Following a competitive process under the Infrastructure Mitigation Program’s Health Care Strengthening Reserve (INFRA-HSA), 38 projects out of 248 proposals were selected. The proposals received were evaluated based on the CDBG-MIT program’s requirements, the scope and community benefit, the progress of each project’s development, alignment with the program’s objectives, and the impact on addressing identified risk mitigation needs, among other aspects.

“During and after an emergency, it’s vital that the health system continues to offer essential services, and each of these projects announced today aims to fulfill this by improving infrastructure and technology, always focusing on citizens’ well-being,” Rodríguez said.

The distribution of the 38 selected projects is as follows: three projects from public entities/agencies, one municipal project, 21 projects from nonprofit private entities, and 13 projects from for-profit private entities.

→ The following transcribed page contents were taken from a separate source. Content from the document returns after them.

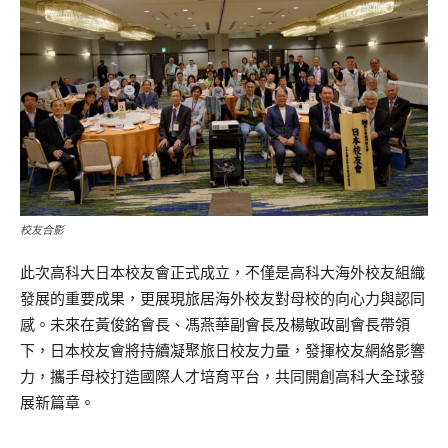
校友合影
此次高科大日本校友會正式成立，不僅是高科大海外校友組織
發展的重要成果，更展現旅居海外校友對母校的向心力與認同
感。未來在黃俊銘會長、馮燕華副會長及楊敏政副會長帶領
下，日本校友會將持續凝聚旅日校友力量，發揮校友網絡影響
力，攜手母校打造國際人才培育平台，共同開創高科大全球發
展新篇章。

Under the INFRA-HSA Program, grants were awarded to public entities to cover the total cost of the projects. In these cases, the maximum allocation per project and eligible entity is $100 million. For private entities, both non- and for-profit, the INFRA-HSA Program will award a maximum grant per project of $10 million, up to a maximum of $100 million per entity.

Health facilities chosen for funding
Among the selected public entities whose projects will receive 100% funding is the Health Department, a government agency that has proposed improvements to 14 medical facilities across Puerto Rico, including the HURRA Hospital in Bayamón, the Autism Center in San Juan, Pediatric Centers in Mayagüez and Arecibo, and CDT and Transitional Service Centers in various municipalities, with an investment of $100 million.

Additionally, the municipality of Juncos will receive a grant of $3.5 million for infrastructure improvements at the Dr. César Collazo Municipal Hospital, including electrical, ventilation and air conditioning systems upgrades, as well as the replacement of imaging equipment.

The Cardiovascular Center of Puerto Rico and the Caribbean will receive more than $54 million for the construction and reconstruction of facilities, examination rooms, parking lots, improved access and a heliport. Meanwhile, the Comprehensive Cancer Center was selected to create an oxygen generation system to better prepare for disasters and will receive $6.4 million.

The remaining proposals came from private entities, whose 34 projects total $235 million.

“Among the projects supported by these funds are the construction and reconstruction of facilities in areas of the island affected by hurricanes, as well as resilience improvements to hospitals and health centers through solar panel systems, generators, water reserve tanks, hurricane-resistant structural repairs and flood control access projects,” the governor added.

“We also have projects to improve emergency rooms and purchase new equipment, optimize telecommunications systems and electronic medical records, and expand capacity to address mental health emergencies,” he said.

The Housing Department will formalize grant agreements with all entities to begin financing processes and ensure that construction starts “as soon as possible.”

Some projects have nearly completed the design phase, while others are in the planning stage.

Some of the next steps include the Housing Department’s efforts to coordinate meetings with all selected entities to formalize the grant agreements. Assistance and training will be provided to the entities on the use and compliance of CDBG-MIT funds.